En primer lugar, está su importante trayectoria personal en ámbitos diplomáticos, que lo llevó a ocupar nada menos que la dirección del Organismo Internacional de Energía Atómica, lugar clave en lo que refiere al control internacional del armamento nuclear. Por tanto, ha estado en contacto directo con las principales autoridades de las potencias mundiales y con las crisis regionales más relevantes, como por ejemplo la de Medio Oriente
En segundo lugar, está la jugada diplomática que lleva adelante la Argentina. Su canciller Quirno declaró que “la decisión de proponerlo no es circunstancial, sino que surge de una reflexión profunda sobre el momento crítico que atraviesa el sistema multilateral y sobre el tipo de liderazgo que hoy necesitan las Naciones Unidas para recuperar eficacia y credibilidad; sin las cuales, su esencia queda despojada de sentido y mística”. Y el propio Grossi en su presentación de candidatura en Buenos Aires declaró que hay muchas cosas que no están funcionando bien en la ONU y que hay que tener una “mirada sin hipocresía, reconociendo los defectos de aquello que queremos cambiar”. Y agregó: “es necesario ese coraje de la reforma. Y la Argentina lo sabe”.

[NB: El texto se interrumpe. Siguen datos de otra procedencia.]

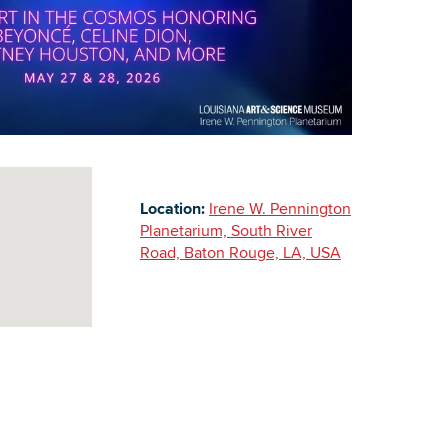
Building Inventory
Location:
Irene W. Pennington
Planetarium, South River
Road, Baton Rouge, LA, USA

Naturalmente se abrirá ahora un tiempo de negociaciones diplomáticas para buscar decisivos apoyos a la candidatura de Grossi. Sin embargo, desde ya es evidente la inteligencia de la oportunidad que toma Buenos Aires en las actuales circunstancias internacionales. En efecto, el giro a la derecha del continente sudamericano es muy notorio, y con él un alineamiento tras las ideas de reformas de un multilateralismo que todo el mundo percibe como necesario, pero que ninguno acepta como sinónimo de una especie de gobierno supranacional autopercibido superior a las autoridades de los Estados para tomar decisiones.

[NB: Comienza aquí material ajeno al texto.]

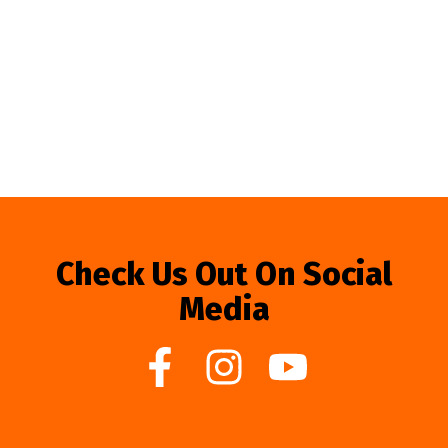
Check Us Out On Social
Media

Detrás de esta forma de ver las relaciones internacionales están no solamente estos países sudamericanos, sino también y sobre todo el gobierno de Estados Unidos que es, claro está, la principal potencia del mundo, y que por tanto tiene enorme peso en esta decisión tan importante para la ONU. Además, hay otros países claves, como Italia en Europa Occidental y varios de Europa del Este, que participan de esta idea de multilateralismo basado en la expresión soberana de los Estados. Y por supuesto que la propia experiencia de Grossi, con trato directo en estos años con los presidentes de China y Rusia, por ejemplo, ayuda a hacer visible su candidatura y previsible su comportamiento y sentido profesional diplomático.
Es que Grossi no se plantea quitar protagonismo a la ONU, sino hacer de ella un actor clave en las negociaciones internacionales de paz. Para ello quiere reformar su funcionamiento. Y ese objetivo es muy importante teniendo en cuenta el profundo descrédito en el que ha caído esta organización tan relevante del orden internacional.
Finalmente, se trata de una candidatura muy importante para la región, ya que en este marco mundial los países del Mercosur con agenda de flexibilización abierta lograríamos contar con un secretario general que sería un gran aliado para nuestro desarrollo. Ojalá nuestra cancillería entienda todo esto y actúe en consecuencia.